Urban Homes, a new kitchen and bath showroom in New York City designed for the urban cabinet market, is looking to capture both audiences with its upscale contemporary designs. Located on 11th Avenue, the showroom is near the Lincoln Tunnel, which connects Manhattan with the suburbs of New Jersey.
“It’s an up and coming neighborhood, and we get a lot of traffic outside,” comments Derek Zylewicz, president, Urban Homes. “People see us when they’re driving in their cars, and they come back for a look.”
To celebrate the showroom’s opening, Urban Homes held a grand opening event last month. The 1,500-sq.-ft. showroom played host to approximately 70 guests from the trade, who feasted on Mediterranean food as they perused the showroom.
Style in a Small Space
Due to the showroom’s compact size, maximization of display space was paramount, according to the company. The overall design concept on the 1,000-sq.-ft. ground floor was based on creating a centralized piece that would tie the entire space together.
Architect Matthew Berman, who designed the showroom, laid out the main floor space in a circular pattern that revolves around a full kitchen display in the center. The surrounding displays are small kitchen vignettes – in styles from ultra modern to extremely traditional – that each include two base cabinets and two wall cabinets.
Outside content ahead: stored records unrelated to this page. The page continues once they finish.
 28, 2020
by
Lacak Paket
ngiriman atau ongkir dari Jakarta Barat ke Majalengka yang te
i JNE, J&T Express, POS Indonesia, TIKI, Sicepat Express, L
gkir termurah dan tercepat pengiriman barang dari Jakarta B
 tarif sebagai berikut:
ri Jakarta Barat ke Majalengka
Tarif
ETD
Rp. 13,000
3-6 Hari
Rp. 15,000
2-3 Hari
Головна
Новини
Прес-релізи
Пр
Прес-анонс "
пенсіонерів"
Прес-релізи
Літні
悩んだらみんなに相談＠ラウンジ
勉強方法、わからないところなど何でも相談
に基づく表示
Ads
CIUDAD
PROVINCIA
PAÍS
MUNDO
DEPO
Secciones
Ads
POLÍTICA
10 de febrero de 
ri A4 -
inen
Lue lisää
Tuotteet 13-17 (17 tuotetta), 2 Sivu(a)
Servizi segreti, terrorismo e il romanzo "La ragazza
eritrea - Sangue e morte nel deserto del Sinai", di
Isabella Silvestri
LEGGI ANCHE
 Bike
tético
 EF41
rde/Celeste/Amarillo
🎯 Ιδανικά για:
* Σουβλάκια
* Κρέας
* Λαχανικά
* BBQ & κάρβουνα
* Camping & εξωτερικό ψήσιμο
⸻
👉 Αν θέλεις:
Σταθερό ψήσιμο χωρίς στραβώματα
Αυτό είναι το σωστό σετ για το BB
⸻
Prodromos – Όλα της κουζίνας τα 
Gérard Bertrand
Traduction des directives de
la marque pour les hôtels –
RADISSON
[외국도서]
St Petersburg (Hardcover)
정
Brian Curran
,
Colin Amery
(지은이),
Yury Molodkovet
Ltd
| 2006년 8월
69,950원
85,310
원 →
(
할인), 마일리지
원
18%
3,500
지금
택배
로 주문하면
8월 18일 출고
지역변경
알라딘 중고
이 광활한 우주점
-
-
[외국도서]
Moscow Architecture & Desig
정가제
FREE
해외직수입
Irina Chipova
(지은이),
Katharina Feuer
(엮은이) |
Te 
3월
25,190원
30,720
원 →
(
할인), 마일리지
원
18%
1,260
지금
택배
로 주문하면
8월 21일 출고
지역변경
“Then, from the ceiling, we have a ribbon of about 150 kitchen cabinet doors hanging to create a wave,” notes Zylewicz. This runs along the entire length of the floor, the back wall and ceiling, and guides visitors on a circular tour through the showroom. It also provides a unique way to display the showroom’s main product, the firm adds.
“It’s not your traditional showroom, which showcase huge kitchen displays,” remarks Zylewicz. “There is no kitchen display in the front window blocking the view to the inside. And, every display is angled toward the front window. As a result, wherever you are standing outside of the showroom, you can see different layouts when you look in the window. It really shows the variety that we offer.”
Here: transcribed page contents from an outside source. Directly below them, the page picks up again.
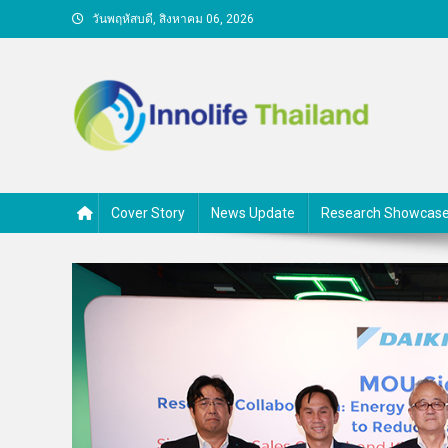
Skip
วันพฤหัสบดี, สิงหาคม 06, 2026
to
content
คนกับความคิด ชีวิตกับนวั
Cover Story
News Update
Research Showcas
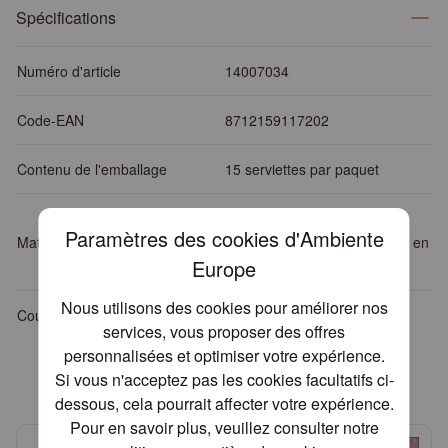
Spécifications
Numéro d'article
14007034
Code-EAN
8712159117202
Contenu de l'emballage
15 serviettes par paquet
Tissu : 3-plis, 100% FSC,
Paramètres des cookies d'Ambiente
Matériel
blanchi sans chlore, couleurs en
Europe
base d'eau
Nous utilisons des cookies pour améliorer nos
Couleur
Rose
services, vous proposer des offres
personnalisées et optimiser votre expérience.
Produits apparentés
Si vous n'acceptez pas les cookies facultatifs ci-
dessous, cela pourrait affecter votre expérience.
Pour en savoir plus, veuillez consulter notre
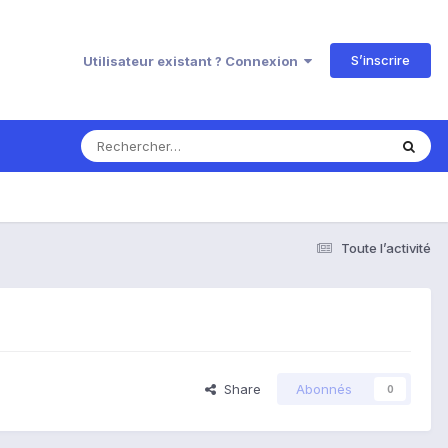
S’inscrire
Utilisateur existant ? Connexion
Toute l’activité
Share
Abonnés
0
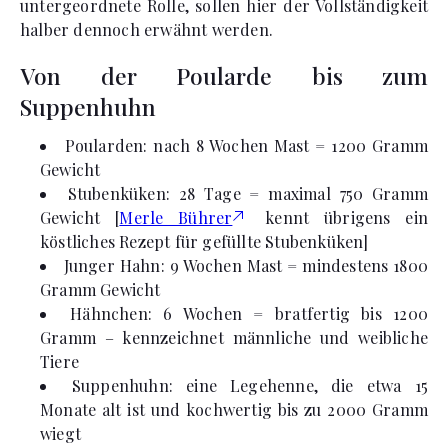
untergeordnete Rolle, sollen hier der Vollständigkeit
halber dennoch erwähnt werden.
Von der Poularde bis zum
Suppenhuhn
Poularden: nach 8 Wochen Mast = 1200 Gramm
Gewicht
Stubenküken: 28 Tage = maximal 750 Gramm
Gewicht [
Merle Bührer
kennt übrigens ein
köstliches Rezept für gefüllte Stubenküken]
Junger Hahn: 9 Wochen Mast = mindestens 1800
Gramm Gewicht
Hähnchen: 6 Wochen = bratfertig bis 1200
Gramm – kennzeichnet männliche und weibliche
Tiere
Suppenhuhn: eine Legehenne, die etwa 15
Monate alt ist und kochwertig bis zu 2000 Gramm
wiegt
The main floor focuses on the company’s central product – cabinets for the kitchen and bath. Among its cabinet selections are products from Italian cabinet manufacturer Aster Cucine, a relative newcomer to the American market, according to Zylewicz. The firm’s cabinets are available in stainless steel, high-gloss lacquered and wood finishes. Canadian cabinet manufacturers Cabinets By Luxor and Kitchen Craft also showcase their products in the showroom. Products from The Hampshire Co. and Cabinets by Nichols Inc. are also part of the mix.
Urban Homes also features its own line of cabinets, Cabinets By Urban Homes. The high-end custom kitchen, bath and furniture-grade cabinets are available in a variety of wood species, stains and paints, with over 100 different door styles to choose from.
One floor down, the showroom’s remaining 500 square feet is a display area that includes tiles, plumbing fixtures, hardware, countertop samples and wood floor samples, among other offerings.
Countertops and vanity tops from CaesarStone and Corian, wooden countertops from Spekva, and granite and marble choices are highlighted on the lower level, as is an abundant tile selection from Dal-Tile.
Selections from Julien and the Whitehaus Collection are the major decorative sink and plumbing options available to clients, though Zylewicz stresses that the company can provide just about any brand requested.
The Urban Homes showroom was designed to draw in passersby who are looking for that dis-tinctive urban look, and its three-person staff remains focused on that goal.